Vilnius has formed a bond with many of the residents, who eagerly look forward to holding and petting him.  He enjoys sitting on laps or next to people, and strutting around to show how well he walks on his leash.  Perhaps some may call him a service or working cat, but he is more like a friend, as he has given many hours of joy and warmth to his elderly friends.

Vilnius had humble beginnings.  He was an abandoned kitty who came to hang out with the free-roaming cats we care for.  Now he lives in a foster home awaiting adoption, but sharing his love with anyone who longs for his healing touch.

Update on Vilnius

VilniusSince the above article was published, we learned that Vilnius had a serious heart condition. We discovered the condition when we took him to the veterinarian’s for a routine dental cleaning.
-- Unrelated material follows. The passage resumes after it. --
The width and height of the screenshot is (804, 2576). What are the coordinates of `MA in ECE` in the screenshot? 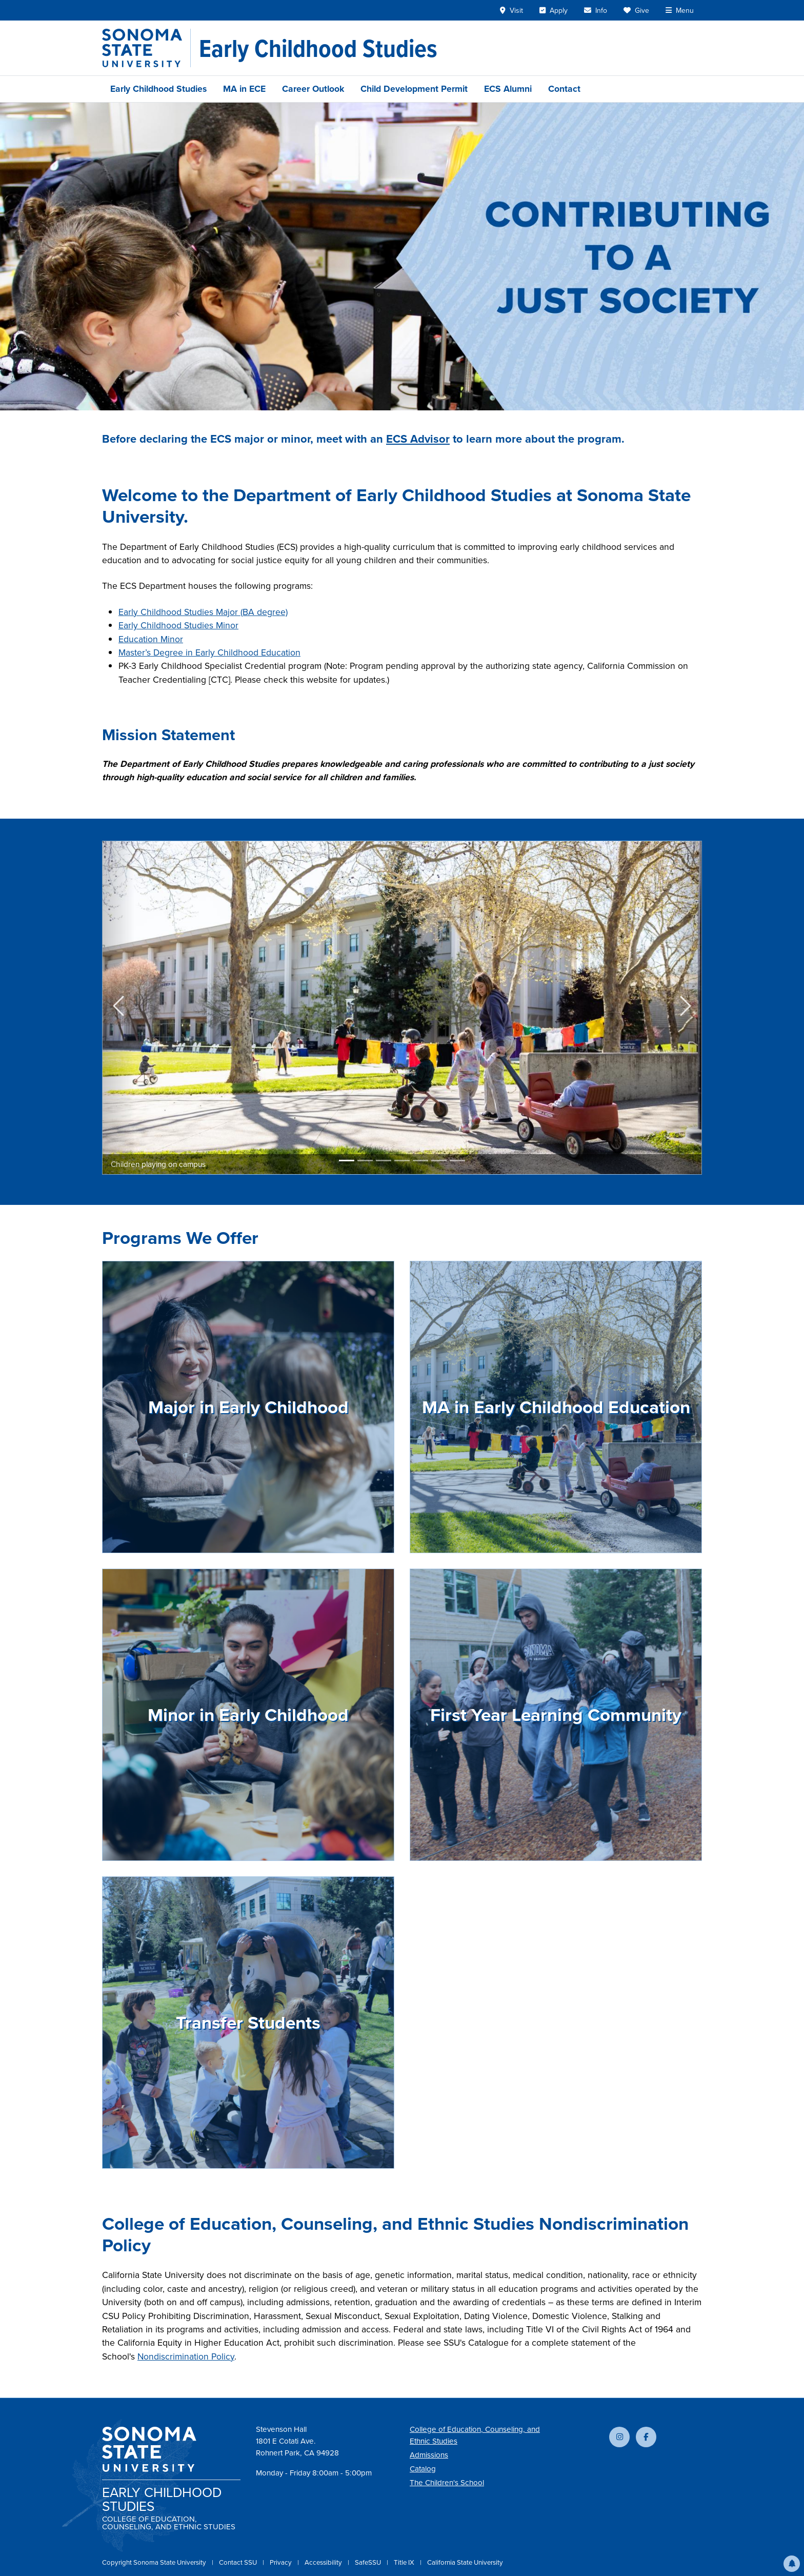 It's located at (244, 88).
The cardiac team at VCA Montgomery has completed a more detailed diagnosis, and our loving little boy has been diagnosed with hypertrophic cardiomyopathy, a serious and progressive heart disease. Although there is no known cure for this disease, which is believed to be genetic in origin, it is possible for animals to live with it for years if given proper care.

After talking to the doctors, we are planning to go forward with Vilnius’ dental work, using a special anesthetic that is gentle on the heart. We feel that cleaning his teeth and protecting his gums is important to his comfort and quality of life. After this, we will be taking him in for checkups, including another electrocardiogram in six months, and begin treatment to prolong his life when the doctors feel it is time.

We wish to thank all of you who have contributed to his care, and encourage everyone to continue supporting us in our work with Vilnius and other lost and abandoned cats.